Not all startups are created equal. And neither are their problems. From the get-go, a startup is a delightfully horrible mix of issues, stress, sleepless nights and lost capital. Pizza money is still capital, right? Here’s what a startup faces each and every day until it grows into a business:

Success Is Hard Work.
But It Pays Off.

The common element that seems to keep popping up when it comes to successful startups is persistence. Not necessarily the best solution, but the most driven team wins the game.

Bryan Goldberg had the guts to work through the tough times and ultimately sold his startup, Bleacher Report, for $ 200 million.

When I first read the article describing his advice towards young entrepreneurs, I felt unable to relate. I mean here I am, striving to build my own startup, working diligently and hoping it will turn out to be successful. But I’m a looong way from a $200 million deal.

I’m probably not the only one who might’ve felt that way. But he’s right. And, to prove it, I went to Dragos Badea for help and advice. He was kind enough to share some thoughts on his very own venture, YArooms, a meeting room booking SaaS developed within Neurony. YArooms is currently turning a profit. But it didn’t, at first. Read on to find out what he would’ve done differently, what their biggest mistake was and what you absolutely must do if you want to see if your startup can generate revenue. The same rules apply even if your business isn't a startup any longer. Any new project you take on faces the same risks, more or less.

YArooms’ Down To Earth Story

Tell me a bit about yourself, Dragos. What did you do before YArooms?
I am a software engineer, as background, so for a few years before building YArooms I worked for Neurony.

What led you to create YArooms? Why’d you do it?
I can’t take all of the credit for YArooms. At the same company I worked for, I met my partners with whom I tried a few business ideas until YArooms was born.

We were looking for opportunities in product development being convinced that the SaaS model represents a very good starting point as well as a scalable option for a business, and since we had a very strong technical background we were really just testing a few markets.

It happened to land in the space management market because of a frustrating event that happened at a company headquarters where the room got double booked. That is where the idea behind YArooms came from.

When did you start YArooms?
The first version was launched in October 2010 after two months of building what we initially planned to be a 3 weeks project.

As far as you remember, what was the toughest thing you’ve faced up to now?
One of the toughest things was to decide on closing YArooms a year after we have launched because it was not profitable, which we didn’t. We did not close it because we had the feeling that it wasn’t profitable due to the lack of commitment we had towards it, since we had other stuff to do and YArooms was a side project.

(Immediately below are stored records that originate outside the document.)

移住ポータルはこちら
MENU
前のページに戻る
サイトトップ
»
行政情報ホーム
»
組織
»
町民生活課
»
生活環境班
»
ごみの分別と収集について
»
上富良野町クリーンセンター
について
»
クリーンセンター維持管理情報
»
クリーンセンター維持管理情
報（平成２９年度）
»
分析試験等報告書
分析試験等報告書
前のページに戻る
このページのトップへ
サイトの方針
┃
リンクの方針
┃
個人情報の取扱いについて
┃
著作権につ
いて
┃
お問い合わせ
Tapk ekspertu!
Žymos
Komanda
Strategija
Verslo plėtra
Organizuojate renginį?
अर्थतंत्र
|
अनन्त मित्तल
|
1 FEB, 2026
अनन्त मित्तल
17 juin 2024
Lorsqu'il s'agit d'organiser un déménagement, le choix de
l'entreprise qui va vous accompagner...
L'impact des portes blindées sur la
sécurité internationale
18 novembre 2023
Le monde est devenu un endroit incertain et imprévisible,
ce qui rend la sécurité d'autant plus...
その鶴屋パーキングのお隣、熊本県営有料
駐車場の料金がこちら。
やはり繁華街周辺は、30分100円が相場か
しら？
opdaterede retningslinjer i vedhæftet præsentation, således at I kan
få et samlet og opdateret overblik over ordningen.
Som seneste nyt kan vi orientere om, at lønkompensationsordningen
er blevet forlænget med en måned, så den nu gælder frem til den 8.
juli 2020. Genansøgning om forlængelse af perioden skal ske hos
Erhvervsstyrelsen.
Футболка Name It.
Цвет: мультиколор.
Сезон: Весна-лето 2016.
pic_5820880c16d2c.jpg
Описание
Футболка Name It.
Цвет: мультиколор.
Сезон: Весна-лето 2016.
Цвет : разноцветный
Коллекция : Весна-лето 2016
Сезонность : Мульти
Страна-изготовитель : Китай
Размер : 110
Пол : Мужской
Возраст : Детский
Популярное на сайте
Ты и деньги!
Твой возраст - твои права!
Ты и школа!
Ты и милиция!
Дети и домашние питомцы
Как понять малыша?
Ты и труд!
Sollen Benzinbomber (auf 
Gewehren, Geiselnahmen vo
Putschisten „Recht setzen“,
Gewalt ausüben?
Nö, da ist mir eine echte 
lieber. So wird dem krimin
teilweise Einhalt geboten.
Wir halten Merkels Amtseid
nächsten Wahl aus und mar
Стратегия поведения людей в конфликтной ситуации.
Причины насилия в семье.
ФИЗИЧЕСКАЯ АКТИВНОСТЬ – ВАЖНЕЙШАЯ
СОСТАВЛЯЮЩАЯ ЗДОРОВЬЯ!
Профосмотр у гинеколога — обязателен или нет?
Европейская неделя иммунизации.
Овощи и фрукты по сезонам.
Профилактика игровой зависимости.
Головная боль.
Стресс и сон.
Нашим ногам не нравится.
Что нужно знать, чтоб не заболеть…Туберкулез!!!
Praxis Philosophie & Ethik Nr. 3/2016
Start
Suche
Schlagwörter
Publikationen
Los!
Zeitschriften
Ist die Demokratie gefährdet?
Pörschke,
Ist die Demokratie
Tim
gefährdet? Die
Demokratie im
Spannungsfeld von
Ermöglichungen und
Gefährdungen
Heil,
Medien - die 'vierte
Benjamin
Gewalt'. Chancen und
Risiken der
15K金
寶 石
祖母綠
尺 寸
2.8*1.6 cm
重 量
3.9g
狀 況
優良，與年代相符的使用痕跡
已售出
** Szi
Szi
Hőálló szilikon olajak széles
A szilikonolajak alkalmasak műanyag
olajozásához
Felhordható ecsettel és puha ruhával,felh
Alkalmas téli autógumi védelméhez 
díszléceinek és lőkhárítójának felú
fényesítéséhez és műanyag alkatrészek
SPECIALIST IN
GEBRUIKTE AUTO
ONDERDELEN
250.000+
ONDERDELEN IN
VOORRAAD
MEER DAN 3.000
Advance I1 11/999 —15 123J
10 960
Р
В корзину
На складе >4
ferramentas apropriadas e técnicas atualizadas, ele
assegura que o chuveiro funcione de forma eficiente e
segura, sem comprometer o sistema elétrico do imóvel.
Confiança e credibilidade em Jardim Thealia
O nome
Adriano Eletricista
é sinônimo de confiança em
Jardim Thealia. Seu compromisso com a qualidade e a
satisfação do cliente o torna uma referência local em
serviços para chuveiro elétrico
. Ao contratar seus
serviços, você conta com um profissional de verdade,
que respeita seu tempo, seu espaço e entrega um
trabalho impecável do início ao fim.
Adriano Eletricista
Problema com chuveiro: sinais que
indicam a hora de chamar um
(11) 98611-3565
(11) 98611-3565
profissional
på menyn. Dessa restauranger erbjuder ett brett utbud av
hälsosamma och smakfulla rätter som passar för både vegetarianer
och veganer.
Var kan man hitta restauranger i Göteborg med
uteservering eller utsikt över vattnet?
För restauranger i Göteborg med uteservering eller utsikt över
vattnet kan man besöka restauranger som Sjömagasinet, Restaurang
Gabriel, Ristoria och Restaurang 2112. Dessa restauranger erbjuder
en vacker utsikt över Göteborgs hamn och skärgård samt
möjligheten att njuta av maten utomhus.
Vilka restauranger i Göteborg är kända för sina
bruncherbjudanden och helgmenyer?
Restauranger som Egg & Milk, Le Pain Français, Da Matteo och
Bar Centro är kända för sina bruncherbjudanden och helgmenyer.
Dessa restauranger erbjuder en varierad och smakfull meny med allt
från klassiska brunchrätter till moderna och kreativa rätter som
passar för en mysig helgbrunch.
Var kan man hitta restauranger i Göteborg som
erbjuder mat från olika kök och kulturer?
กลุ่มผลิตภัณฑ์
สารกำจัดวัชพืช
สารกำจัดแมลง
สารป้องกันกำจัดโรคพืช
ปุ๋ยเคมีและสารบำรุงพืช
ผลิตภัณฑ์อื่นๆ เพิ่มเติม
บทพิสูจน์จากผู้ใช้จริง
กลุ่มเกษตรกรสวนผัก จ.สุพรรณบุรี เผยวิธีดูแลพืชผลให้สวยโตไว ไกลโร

Because of this, we’ve learnt that the most important thing when starting a business is to do everything you can to confirm the idea because else you will always wonder if it could have worked.

This hesitation was what kept it alive for another year until we reached a critical customer base, now we are glad we did not give in to the fail quick approach.

Everybody’s a “growth hacker” nowadays. What smart move did you make to increase subscriptions/ user satisfaction?
There were a few of them over the years, here’s a few:

  • Using a UserVoice forum to listen to what our users had to say about YArooms and what new features they’d like, then continuously including feature requests to our development timeline
  • Hiring good sales people
  • Offering the best support possible, powered by humans, not auto-responders
  • Renewing the user interface to a modern web application with a responsive design to cover as many devices as possible

Let’s talk about monetization. How long until the money started coming in?
A year and two months, as in its first year, while in beta, the software was offered for free.

About YArooms: If you could go back in time and do something differently, what would that be?
I wouldn’t test the market with a free version of something. What we have learned from launching YArooms free while in beta was that there were companies interested in it, but we had a big surprise when we switched it to a paid model as no one used it anymore. We have basically tested a different market than the one we were aiming for.

Another thing I would do different is hire a sales person from day one if there’s anything to negotiate on. Currently YArooms uses a pay as you grow model, with less sales needs, but in the past it needed strong sales activity and we hired too late.

A word of advice to young entrepreneurs (like yourself) and freshly-launched startups?

Try not to force fail if there’s still a chance that your business will gain traction.
Do not launch a free product if you plan on selling it in the future, it will only cause frustration to early adopters.